Saved data entries:
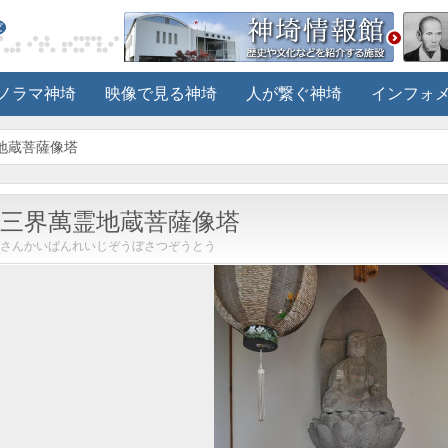
ノラマ神埼
映像で見る神埼
人が繋ぐ神埼
インフォ
霊地蔵菩薩像塔
三界萬霊地蔵菩薩像塔
さんかいばんれいじぞうぼさつぞうとう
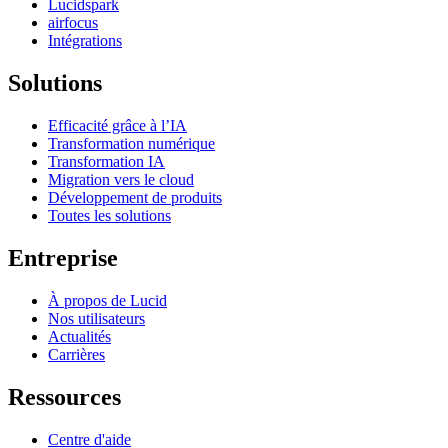
Lucidspark
airfocus
Intégrations
Solutions
Efficacité grâce à l’IA
Transformation numérique
Transformation IA
Migration vers le cloud
Développement de produits
Toutes les solutions
Entreprise
À propos de Lucid
Nos utilisateurs
Actualités
Carrières
Ressources
Centre d'aide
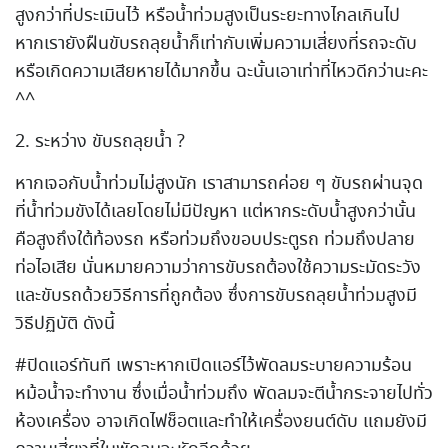
สูงกว่าที่ประเมินไว้ หรือน้ำท่วมสูงเป็นระยะทางไกลเกินไป
หากเรายังฝืนขับรถลุยน้ำก็เท่ากับเพิ่มความเสี่ยงที่รถจะดับ
หรือเกิดความเสียหายได้มากขึ้น ฉะนั้นเอาเท่าที่ไหวดีกว่านะคะ
^^
2. ระหว่าง ขับรถลุยน้ำ ?
หากเจอกับน้ำท่วมไม่สูงนัก เราสามารถค่อย ๆ ขับรถผ่านจุด
ที่น้ำท่วมขังได้เลยโดยไม่มีปัญหา แต่หากระดับน้ำสูงกว่านั้น
คือสูงถึงใต้ท้องรถ หรือท่วมถึงขอบประตูรถ ท่วมถึงปลาย
ท่อไอเสีย นั่นหมายความว่าการขับรถต้องใช้ความระมัดระวัง
และขับรถด้วยวิธีการที่ถูกต้อง ซึ่งการขับรถลุยน้ำท่วมสูงมี
วิธีปฏิบัติ ดังนี้
#ปิดแอร์ทันที เพราะหากเปิดแอร์ไว้พัดลมระบายความร้อน
หม้อน้ำจะทำงาน ซึ่งเมื่อน้ำท่วมถึง พัดลมจะตีน้ำกระจายไปทั่ว
ห้องเครื่อง อาจเกิดไฟช็อตและทำให้เครื่องยนต์ดับ แถมยังมี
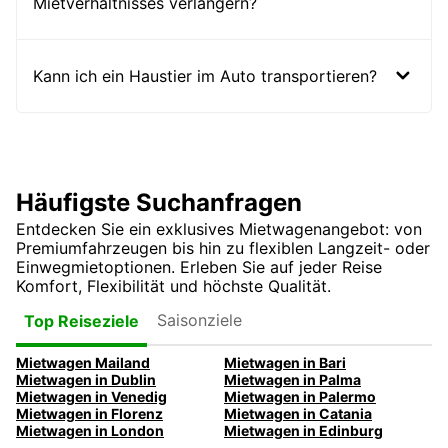
Mietverhältnisses verlängern?
Kann ich ein Haustier im Auto transportieren?
Häufigste Suchanfragen
Entdecken Sie ein exklusives Mietwagenangebot: von
Premiumfahrzeugen bis hin zu flexiblen Langzeit- oder
Einwegmietoptionen. Erleben Sie auf jeder Reise
Komfort, Flexibilität und höchste Qualität.
Saisonziele
Top Reiseziele
Mietwagen Mailand
Mietwagen in Bari
Mietwagen in Dublin
Mietwagen in Palma
Mietwagen in Venedig
Mietwagen in Palermo
Mietwagen in Florenz
Mietwagen in Catania
Mietwagen in London
Mietwagen in Edinburg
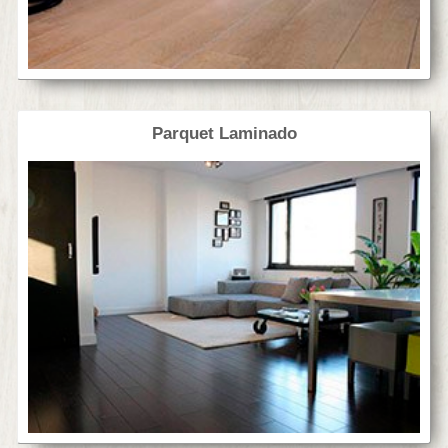
Parquet Laminado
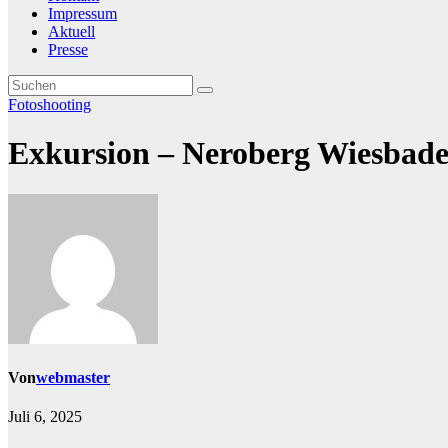
Impressum
Aktuell
Presse
Fotoshooting
Exkursion – Neroberg Wiesbad
Von
webmaster
Juli 6, 2025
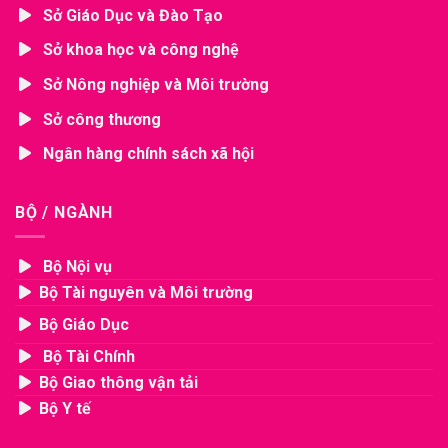
Sở Giáo Dục và Đào Tạo
Sở khoa học và công nghệ
Sở Nông nghiệp và Môi trường
Sở công thương
Ngân hàng chính sách xã hội
BỘ / NGÀNH
Bộ Nội vụ
Bộ Tài nguyên và Môi trường
Bộ Giáo Dục
Bộ Tài Chính
Bộ Giao thông vận tải
Bộ Y tế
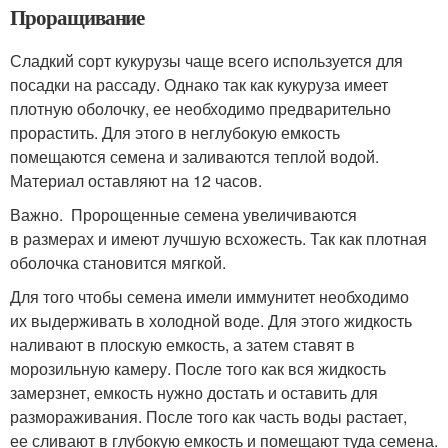
Проращивание
Сладкий сорт кукурузы чаще всего используется для
посадки на рассаду. Однако так как кукуруза имеет
плотную оболочку, ее необходимо предварительно
прорастить. Для этого в неглубокую емкость
помещаются семена и заливаются теплой водой.
Материал оставляют на 12 часов.
Важно. Пророщенные семена увеличиваются
в размерах и имеют лучшую всхожесть. Так как плотная
оболочка становится мягкой.
Для того чтобы семена имели иммунитет необходимо
их выдерживать в холодной воде. Для этого жидкость
наливают в плоскую емкость, а затем ставят в
морозильную камеру. После того как вся жидкость
замерзнет, емкость нужно достать и оставить для
размораживания. После того как часть воды растает,
ее сливают в глубокую емкость и помещают туда семена.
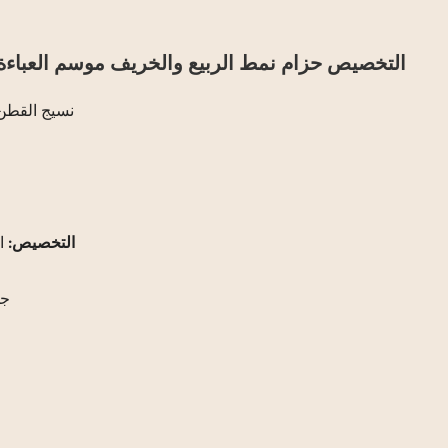
التخصيص حزام نمط الربيع والخريف موسم العباءة ا
نسيج القطن 
التخصيص:
ا
جه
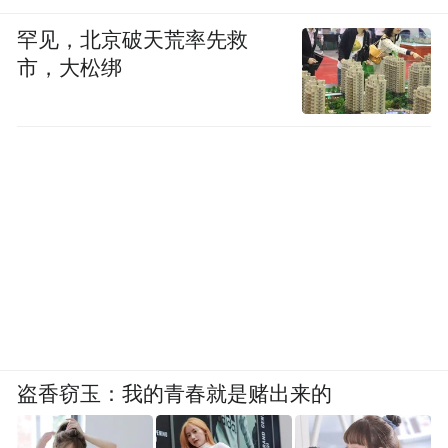
象。
罕见，北京破天荒率先救
体验式内容：精心设计并推广以黄河、沙
市，大松绑
漠、古村落为目的地的私人订制化旅行线
路，如中国版“66号公路”探秘、头井湖秘境
之旅、北长滩村、永泰古城等。
业态融合内容：持续宣传园区内的农场、烘
焙馆、陶社、美术馆、咖啡厅、杂货铺、生
活馆等体验业态，展示其超越住宿的综合性
度假目的地属性。
综艺与明星内容：与热门综艺节目（如《亲
盗香窃玉：我的青春就是赌出来的
爱的客栈》第三季、《一起露营吧》）深度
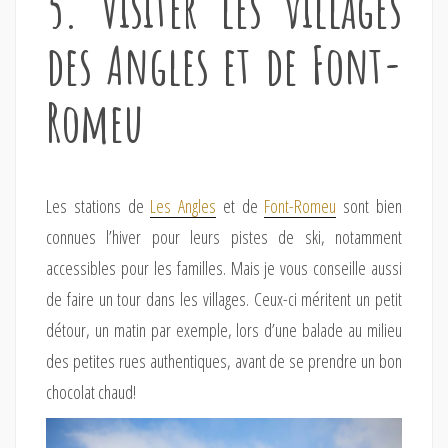
5. Visiter les villages
des Angles et de Font-
Romeu
Les stations de
Les Angles
et de
Font-Romeu
sont bien
connues l’hiver pour leurs pistes de ski, notamment
accessibles pour les familles. Mais je vous conseille aussi
de faire un tour dans les villages. Ceux-ci méritent un petit
détour, un matin par exemple, lors d’une balade au milieu
des petites rues authentiques, avant de se prendre un bon
chocolat chaud!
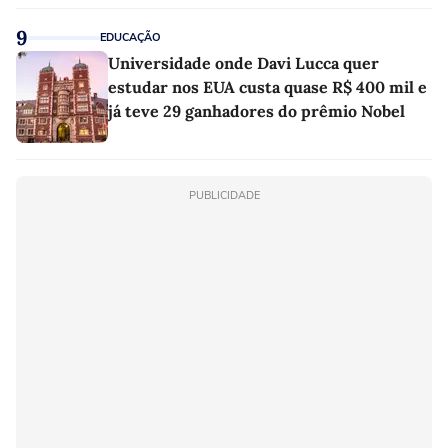
9
EDUCAÇÃO
Universidade onde Davi Lucca quer
estudar nos EUA custa quase R$ 400 mil e
já teve 29 ganhadores do prêmio Nobel
PUBLICIDADE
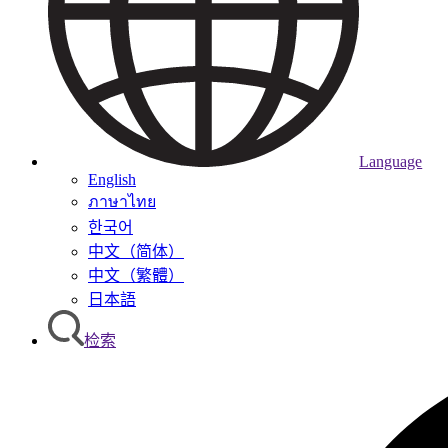
Language
English
ภาษาไทย
한국어
中文（简体）
中文（繁體）
日本語
检索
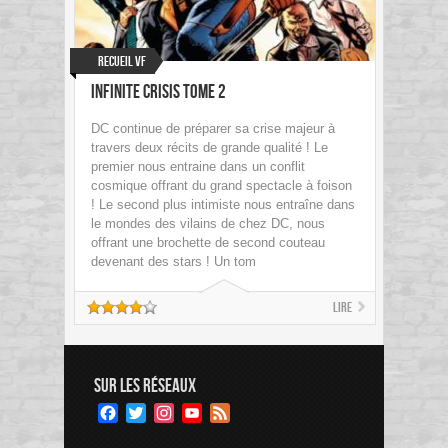
Recueil VF
Infinite Crisis Tome 2
DC continue de préparer sa crise majeur à
travers deux récits de grande qualité ! Le
premier nous entraine dans un conflit
cosmique offrant du grand spectacle à foison
! Le second plus intimiste nous entraîne dans
le mondes des vilains de chez DC, nous
offrant une brochette de second couteau
devenant des stars ! Un tom
Lire
SUR LES RÉSEAUX
Facebook
Twitter
Instagram
YouTube
Feed
Channel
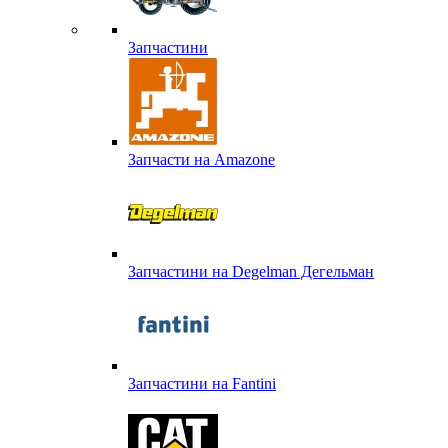
Запчастини
Запчасти на Amazone
Запчастини на Degelman Дегельман
Запчастини на Fantini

Work instruction -
The answer is each line from the entries above in which the word "second" occurs.

Output of the exercise -
! Le second plus intimiste nous entraîne dans
offrant une brochette de second couteau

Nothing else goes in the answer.